How to Read and Understand Condo Financial Statements
It is up to each co-owner to be attentive to the signals sent by the financial statements. Here’s what to watch for.
At the end of the condo corporation’s fiscal year, the income statement presents the expenses and contributions of the co-owners. It makes it possible to compare the results with the budget. As for the balance sheet, it shows a snapshot of the financial situation of the corporation’s general administration fund and its contingency fund.
The balance sheet presents three types of information:
Generally, assets include cash and investments, as well as unpaid co-owner contributions. If the condo corporation also owns capital assets, such as the concierge’s apartment, these capital assets are also part of the assets. Liabilities include current liabilities, such as accounts payable to suppliers and, if applicable, long-term debts. Net assets reveal whether the union has a surplus or a deficit.
Is your condominium corporation in good financial health?
The following are the two things to consider on the condo financial statement to answer this question.

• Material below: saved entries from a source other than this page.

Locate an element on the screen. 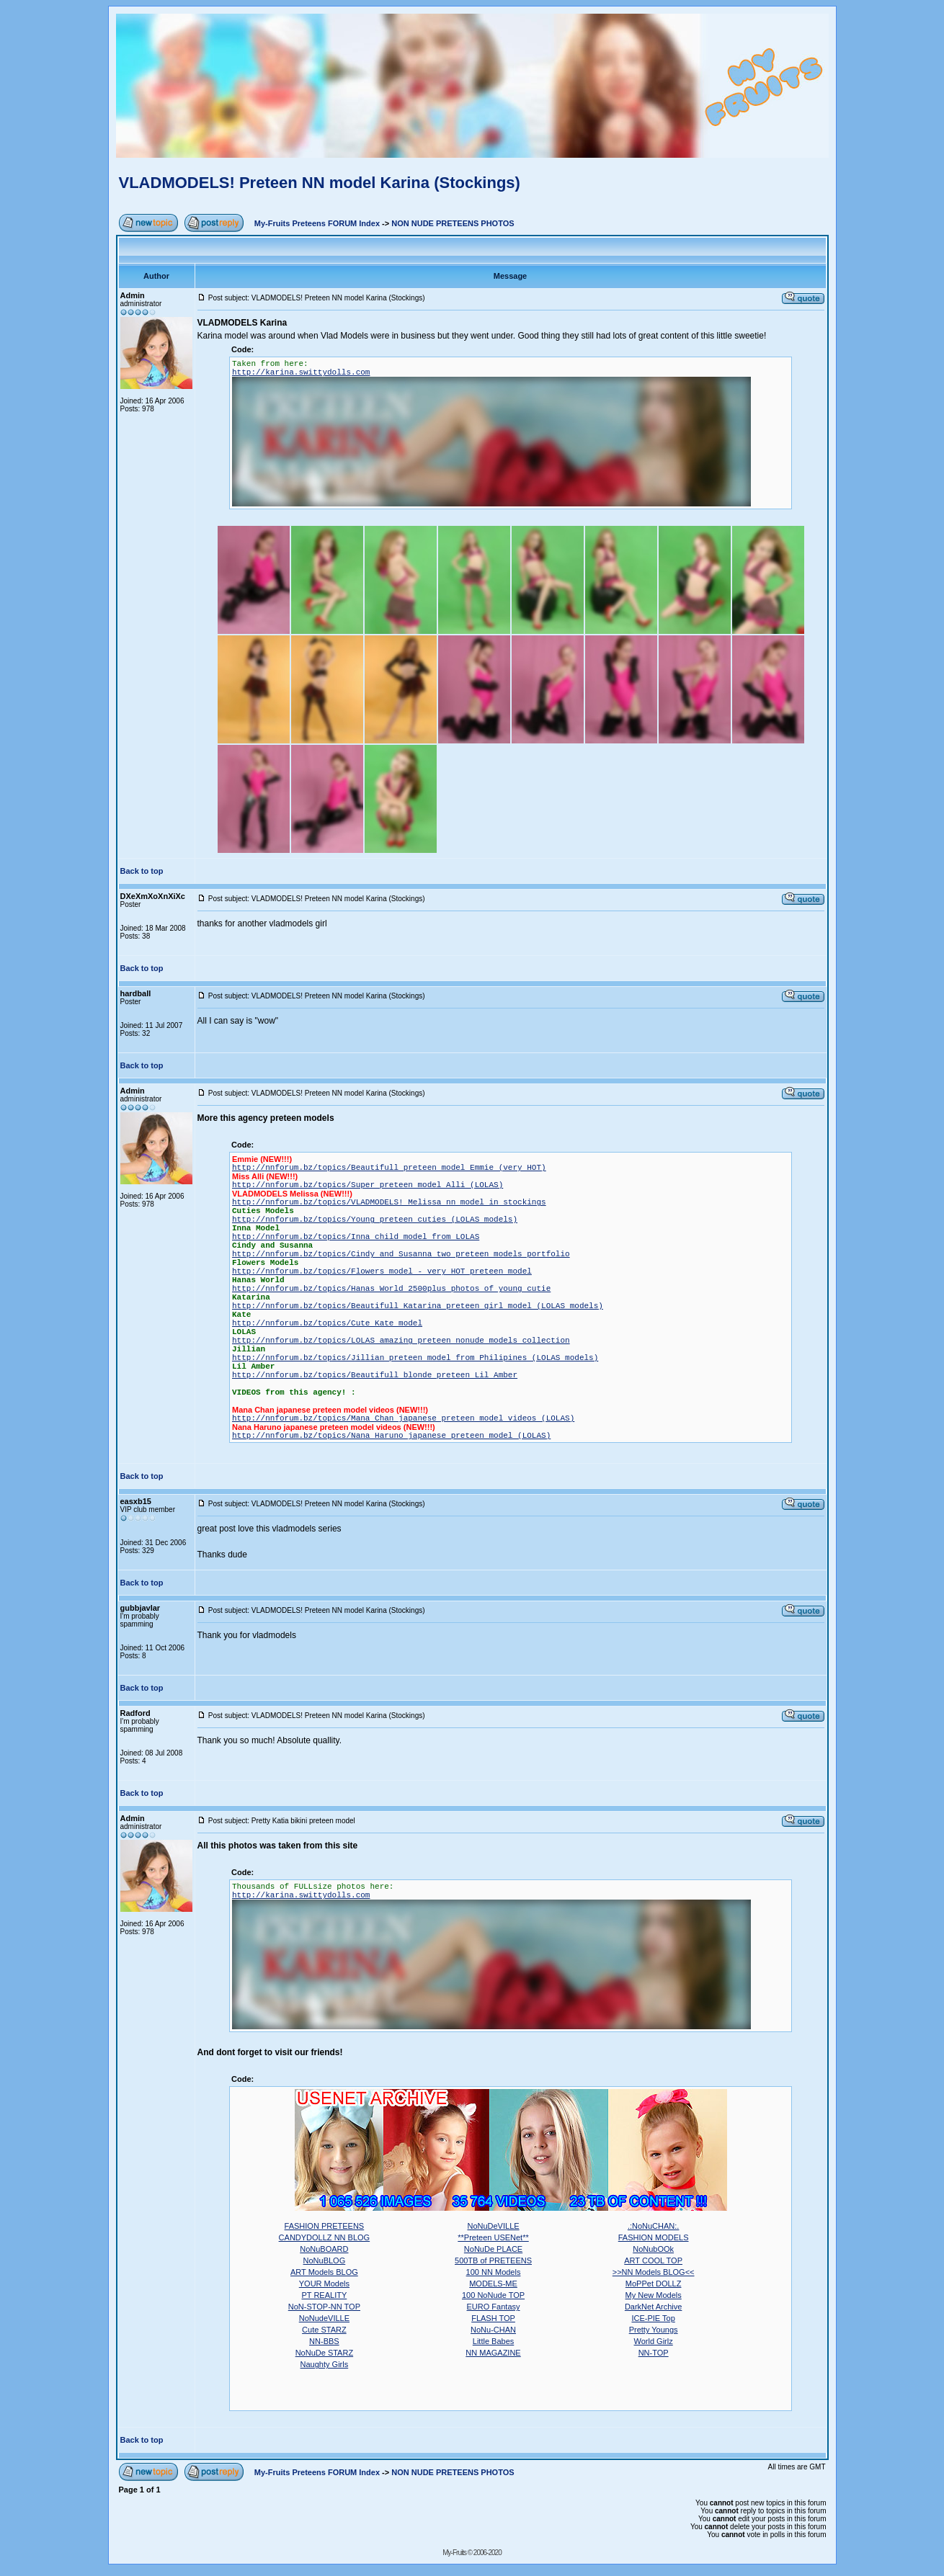 The width and height of the screenshot is (944, 2576). NN-TOP is located at coordinates (653, 2352).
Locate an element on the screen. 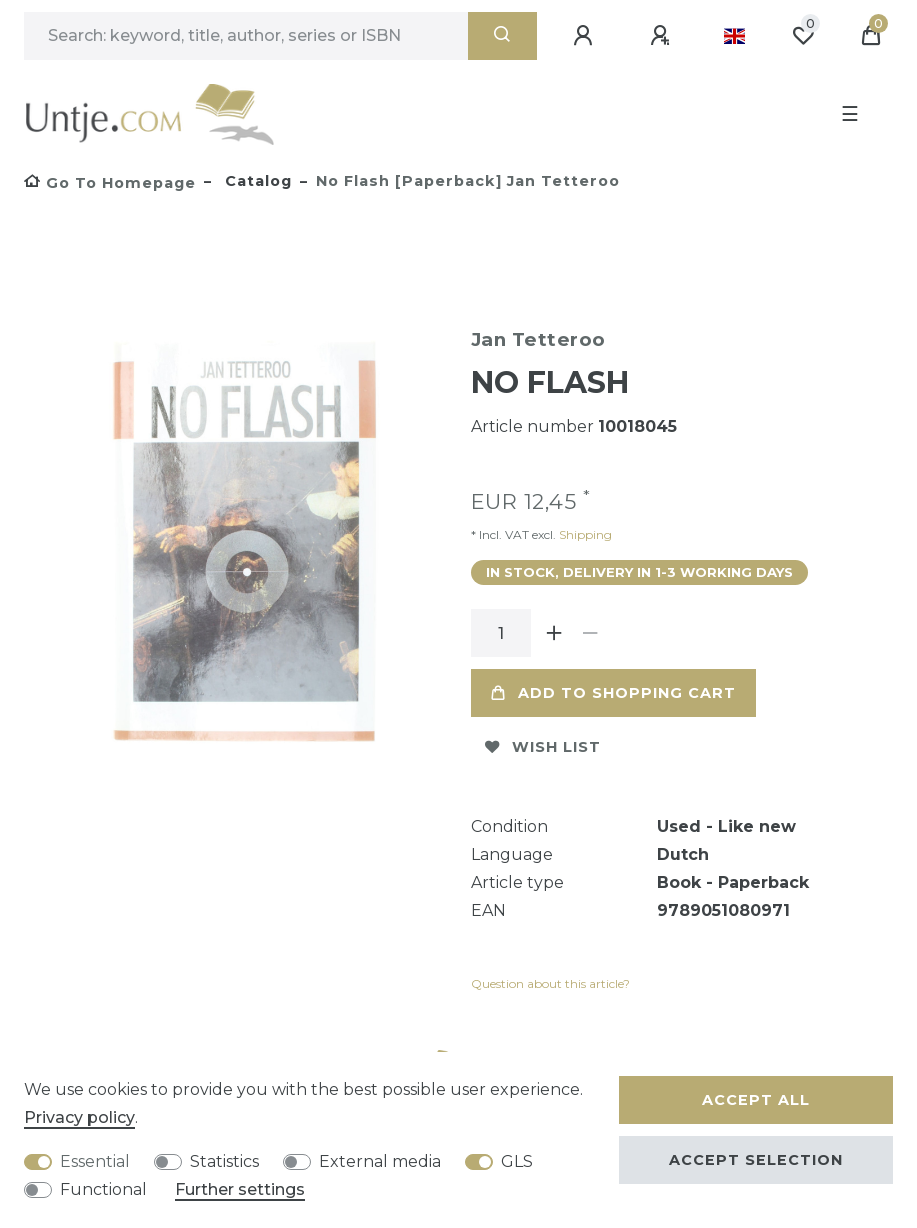 This screenshot has width=917, height=1228. [Log in] is located at coordinates (586, 36). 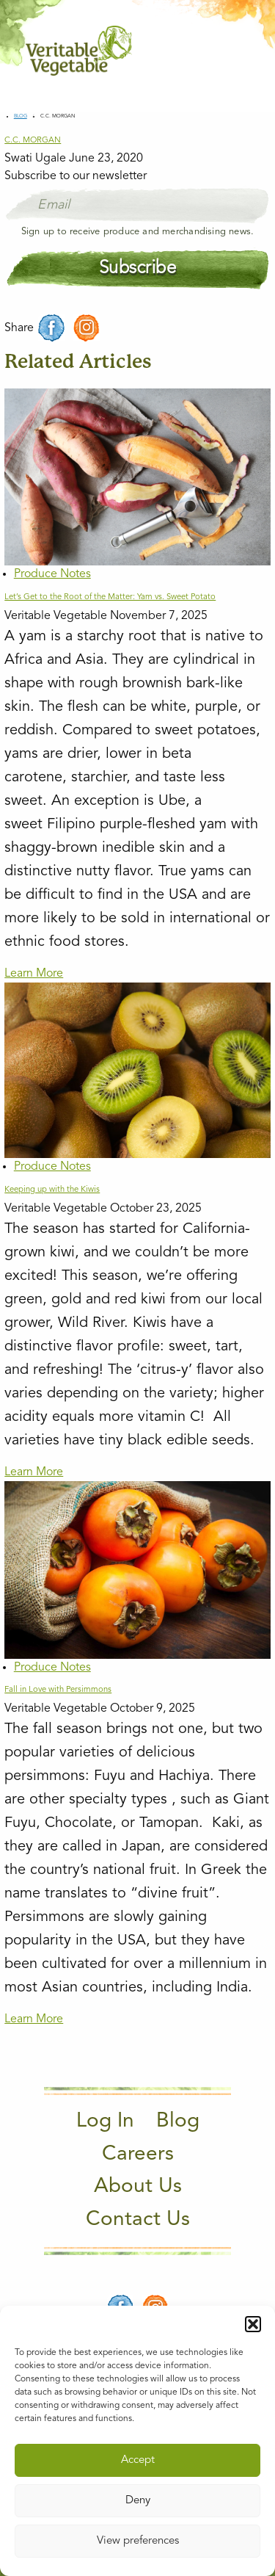  What do you see at coordinates (138, 2460) in the screenshot?
I see `Accept` at bounding box center [138, 2460].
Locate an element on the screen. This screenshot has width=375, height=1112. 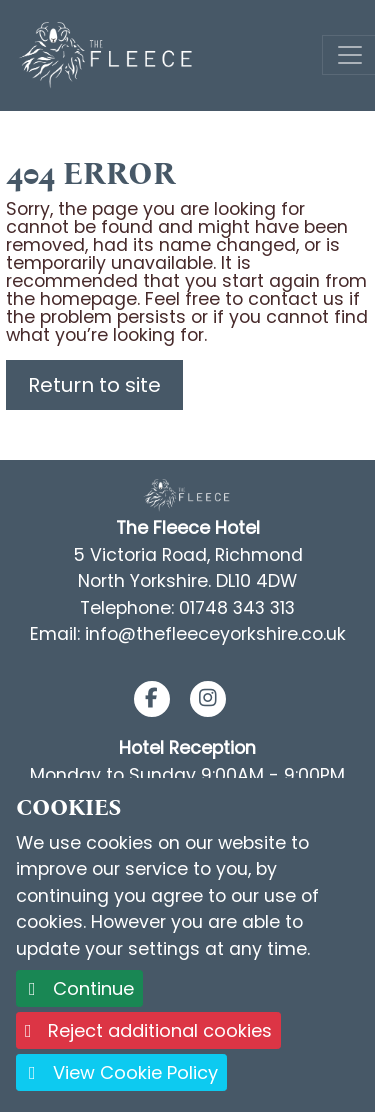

Firstly, if the balance in the general fundis negative, this means that the cash flow is not sufficient to pay for current expenses. If it is found that there is insufficient cash on hand because of uncollected dues, it may be appropriate to put collection procedures in place. It could also be due to insufficient condo fees to cover expenses.
The deficit may also result from the accumulation of small annual deficits from previous fiscal years or from expenses caused by unforeseen circumstances. If contingencies do occur, care should be taken to ensure that a reserve is set aside in the budget. And that it is sufficient to deal with unforeseen circumstances. Consideration may also need to be given to increasing the contribution rate or imposing a special contribution to help finance the deficit and avoid recurring deficits. In this case, it is up to the board members to find and make a decision to remedy the situation.
In all cases, care must be taken to ensure that the contingency fund is not used to pay current expenses, a practice prohibited by the Civil Code. The contingency fund should only be used for major repairs and replacement of common parts. In addition, the sums that constitute it must be deposited in a bank account separate from that of the administration fund.
Second, the balance of the contingency fund must be analyzed. In order to ensure that the fund will be sufficient to finance the major work to be undertaken in the future. It is prudent to commission a regular independent appraisal to verify the condition of the building. In order to forecast the expenses for the repair and maintenance of the common areas. And to determine whether it is necessary to increase the share of contributions paid into it. Knowing that the minimum contributions provided for in the Civil Code are most often insufficient.
Ultimately, it is up to each corporation board of directors to be attentive to the signals sent by the financial statements.